Raquel Fialho joue du saxophone dans un bloco féministe, un groupe de musique de rue qui défile pendant le carnaval. Chaque année, elle et ses amies sont victimes de harcèlement. « Je ne me sens pas à l’aise au carnaval. On développe certaines stratégies pour se protéger, notamment en évitant d’être seules. Par exemple, si je veux aller aux toilettes je me fais accompagner par deux amies. Il y a certains blocos où je ne préfère pas aller parce que je sais qu’il y a plus de harcèlement… »

« Non c’est non, mon déguisement n’est pas une invitation, mes paillettes ne sont pas là pour attirer ton attention »… Des slogans que les femmes vont parfois jusqu’à se tatouer sur le corps, le temps du carnaval. Des messages qui paraissent être évidents… et pourtant c’est loin d’être le cas.

Renata Rodrigues est la fondatrice de Mulheres Rodadas, le premier bloco féministe de Rio, créé il y a cinq ans.

« Une étude a été faite en 2016 qui montre que la majorité des hommes pensent que si vous êtes une femme et vous êtes dans la rue, pendant le carnaval, vous ne pouvez pas vous plaindre d’être harcelée… et que le carnaval n’est pas un endroit pour les femmes « honnêtes ». Je pense qu’au Brésil il existe encore une certaine confusion par rapport au corps de la femme, entre ce qui est public et ce qui est privé. Ce n’est pas parce que votre corps est dans l’espace public que votre corps est un bien public, nous explique t-elle. Vous ne pouvez pas être touchée, embrassée, si vous n’en n’avez pas envie ! Et c’est très étrange, mais il faut rappeler que la loi vaut pendant le carnaval comme pour le reste de l’année ! »

Nouvelle législation

Cette année sera le premier carnaval avec une nouvelle législation contre le harcèlement, désormais passible de un à cinq ans d’emprisonnement. À l’occasion, la Défense civile de l’État de Rio de Janeiro, avec le bloco Mulheres Rodadas, distribuent un guide contre le harcèlement durant le carnaval.

Flávia Nascimento coordonne le programme de défense des droits des femmes, au sein de la Défense civile. « C’est très important de diffuser ça.

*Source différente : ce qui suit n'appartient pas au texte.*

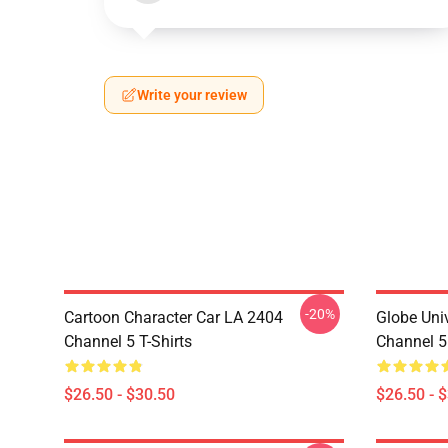
Write your review
-20%
Cartoon Character Car LA 2404
Globe Uni
Channel 5 T-Shirts
Channel 5 
$26.50 - $30.50
$26.50 -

Déjà pour ceux qui, éventuellement, sont à l’origine de ce type de comportements. Pour qu’ils sachent que désormais c’est considéré comme un crime, alors qu’avant il n’y avait qu’une simple contravention, ce qui était en contradiction avec les conséquences que ce type d’acte a sur la femme qui en est victime. Et au-delà de ça, c’est aussi pour informer les femmes de leurs droits quand elles sont victimes de ces faits. »

Respect et mixité

Le travail de changement des mentalités, pour fonctionner, doit être relayé par les hommes eux-mêmes. De plus en plus se disent féministes au Brésil. Pour João Rodrigues, 22 ans, la première règle du carnaval c’est le respect. « Je ne reproduis pas ce type de comportement, je ne le soutiens pas non plus, je suis fondamentalement contre et j’appuie le mouvement des femmes. Mais c’est à elles de parler, pas à moi. »

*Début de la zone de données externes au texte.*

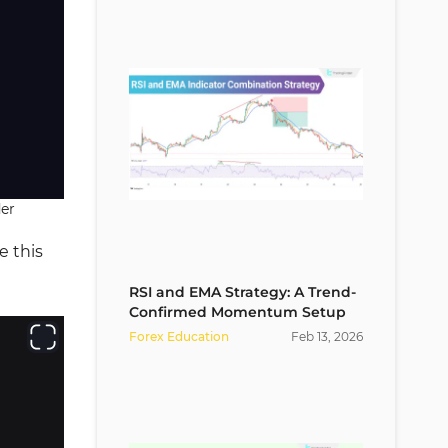
der
e this
RSI and EMA Strategy: A Trend-
Confirmed Momentum Setup
Forex Education
Feb
13
,
2026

João avoue qu’il ne se sent parfois pas le bienvenu dans certains blocos féministes. De plus en plus nombreux et diversifiés, certains refusent la mixité. Une erreur selon Raquel Fialho. « Je pense que c’est fondamental qu’un bloco avec une proposition féministe inclue les hommes. Parce que finalement, le féminisme, c’est une proposition de changement culturel. Donc pour que ce changement fonctionne, il faut inclure une grande partie de la population. Les femmes n’y arriveront pas sans les hommes. »

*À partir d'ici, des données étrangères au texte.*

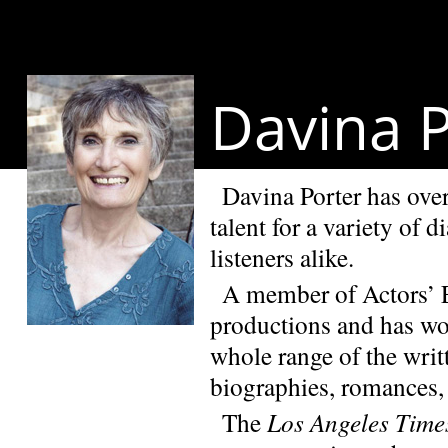
Davina P
Davina Porter has over
talent for a variety of 
listeners alike.
A member of Actors’ E
productions and has wo
whole range of the writt
biographies, romances, 
The
Los Angeles Time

Une tâche difficile alors que le pays compte parmi les taux de féminicides les plus élevés au monde. Quatre femmes sont tuées chaque jour depuis le début de l’année. Et les femmes noires sont encore plus touchées par les assassinats et le harcèlement, auxquels s’ajoute le racisme de la société brésilienne. Ce lundi, la mythique école de samba de Mangueira défilera en rendant hommage à une figure féministe. La militante noire et lesbienne Marielle Franco, assassinée l’année dernière.